Fit: Evaluate the impact of facepiece materials and design on improving the fit of filtering facepiece respirators. Develop improved and simpler fit testing methods. Examine the effectiveness of performing a user seal check for an N95 respirator each time it is donned.
Workplace protection studies: Conduct workplace protection studies to assess protection during typical tasks and time
changes in protection. Determine how using typical instruments impacts protection, and identify integration issues.
Equipment and Technologies:
Integration: Conduct human factors (field of view, visual acuity, communication) and operational performance studies to assess the ability of healthcare personnel to perform medical procedures in typical healthcare-specific PPE ensembles.
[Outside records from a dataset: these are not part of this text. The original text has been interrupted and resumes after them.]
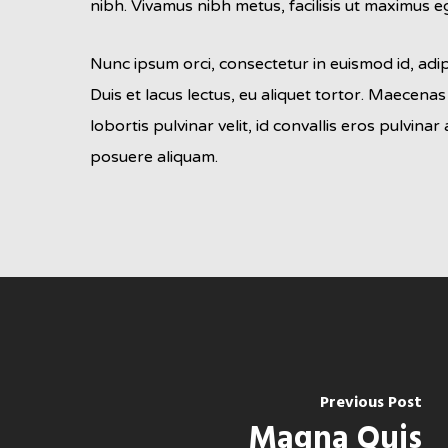
nibh. Vivamus nibh metus, facilisis ut maximus eg
Nunc ipsum orci, consectetur in euismod id, adi
Duis et lacus lectus, eu aliquet tortor. Maecena
lobortis pulvinar velit, id convallis eros pulvin
posuere aliquam.
Previous Post
Magna Quis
New technologies: Continue development of an air-purifying respirator that specifically addresses the needs of healthcare personnel. New materials and technologies should be developed specifically for filtering facepiece respirators to improve fit, comfort, and tolerability. A new low-noise, lightweight, PAPR and a face shield that is reusable and easy to clean should be designed and developed. The efficacy and effectiveness of antiviral-coated PPE and impacts on maintenance and reuse of PPE should be assessed.
Recommendation: Continue and Expand Research on PPE for Healthcare Personnel
NPPTL and other agencies, private-sector companies, and other organizations should continue to advance research in designing and evaluating the effectiveness of respirator protection for healthcare personnel and expand its research efforts to improve and evaluate the effectiveness of gloves, gowns, eye protection, face shields, and face masks in preventing the transmission of influenza or other viral respiratory diseases. Areas of focused research needs include
effectiveness in preventing fomite, droplet spray, or aerosol transmission;
decontamination and feasibility of reuse;
comfort, fit, and usability;
impact on task performance; and
development of technologies specifically for healthcare personnel.
Recommendation: Improve Fit Test Methods and Evaluate User Seal Checks
NPPTL should develop novel, simpler fit test methods and evaluate the effectiveness of performing user seal checks on N95 respirators.
Recommendation: Develop and Certify PAPRs for Healthcare Personnel
NPPTL should develop certification requirements for a low-noise, loose-fitting PAPR for healthcare personnel.
Recommendation: Examine the Effectiveness of Face Masks and Face Shields as PPE
NPPTL should investigate the effectiveness of face masks and face shields in preventing transmission of viral respiratory diseases.